Homesick
Chapter Three - Eindhoven

Sally paced her quarters lengthwise, staring at the floor beneath her grip-soled slippers. Occasionally she glanced down at the window to watch the planet drift in and out of view. She mentally replayed her conversation with Ian and Vlad. When she remembered the way they looked at her, she had to choke back a laugh. A year ago such a meeting would have seemed like surrealistic fantasy. She was a doctor originally and always would be. But a year ago that was all she was. She tended patients, monitored exercise rituals, and filled in health certificates. Suicidal rescue missions were not generally part of her job description. Not that there weren’t risks in medicine, but they were different risks. It wasn’t until she first met Ian that she got a taste of real danger. By a bizarre accident and a foolish risk, they discovered the fold and became the first humans to cross it. Suddenly they were heroes and she was more than a doctor. There first adventure had taken them into unfamiliar territory with no margin for error, but she wasn’t afraid. Then she thrived on the challenge. But not now. Ian was right about their chances. Their luck was running dangerously thin and they were grossly unmatched.

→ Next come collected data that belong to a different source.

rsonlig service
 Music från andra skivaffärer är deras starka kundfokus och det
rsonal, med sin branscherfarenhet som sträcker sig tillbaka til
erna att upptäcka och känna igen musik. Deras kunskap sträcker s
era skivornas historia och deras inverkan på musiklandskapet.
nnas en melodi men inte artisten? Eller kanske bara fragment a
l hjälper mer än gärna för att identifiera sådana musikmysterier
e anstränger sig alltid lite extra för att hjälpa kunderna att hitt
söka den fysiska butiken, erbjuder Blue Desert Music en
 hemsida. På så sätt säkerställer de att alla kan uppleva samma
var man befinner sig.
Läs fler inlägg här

Up until that meeting she’d had the luxury of being captain mostly in name only. Her appointment had more to do with celebrity value than experience. By everyone’s expectations of the mission, that shouldn’t have been a problem, but now things had changed. Now, instead of a crew of dedicated explorers, she needed an army. And she could only draft those around her.

But, as hard as it had been to get this far, Sally had one more recruit to call in. She stopped pacing, took on a resolute stance, and operated the control on her wrist. The features of her quarters distorted, moving and re-shaping as her VR implant overrode her senses. The dull curved walls straightened and morphed into the crisp white stucco so common in Europe. An onyx colored marble fireplace contrasted with the wall like the black and white of piano keys. Sunshine filtered through a stained glass window, projecting a green diamond pattern onto the floor below. Sally glanced at the walls for new paintings. Jackie was talented but she’d been distracted since the mission. She could hear water running in the kitchen and the telltale sound of the wall-mounted water heater. The Dutch heated water in the pipes and only as needed. It came on with a roar whenever the hot water tap was open. Oddly, this had become a welcome sound of home.

Sally slowly walked towards the archway leading to the kitchen. Jackie was washing dishes. She had on a pair of cutoff jeans deliberately cut in such a way that one leg was grossly longer than the other. Her tie-died T-shirt was knotted, exposing her torso. Some weeks ago she’d threatened to have her hair dyed green and had apparently done so. And, as Sally came along side of her, she could see she wore an emerald nose ring to match.

When she noticed Sally, she shrieked and almost launched herself into the wall, dropping the dish she was holding. It shattered, sending fragments in all directions. She stared at Sally wide-eyed.

“Forgive me, Jackie! I didn’t mean to startle you!”

Jackie was on her instantly, like a frightened child running to her mother. In that moment Sally realized her own tension and clutched Jackie hard. They held each other and cried until their eyes were red. When they both caught their breath Jackie’s eye makeup was all over her face, looking vaguely like Indian war paint.

“My God, Sal, where have you been?”

“I’ve been in trouble, kiddo, and it’s not over.”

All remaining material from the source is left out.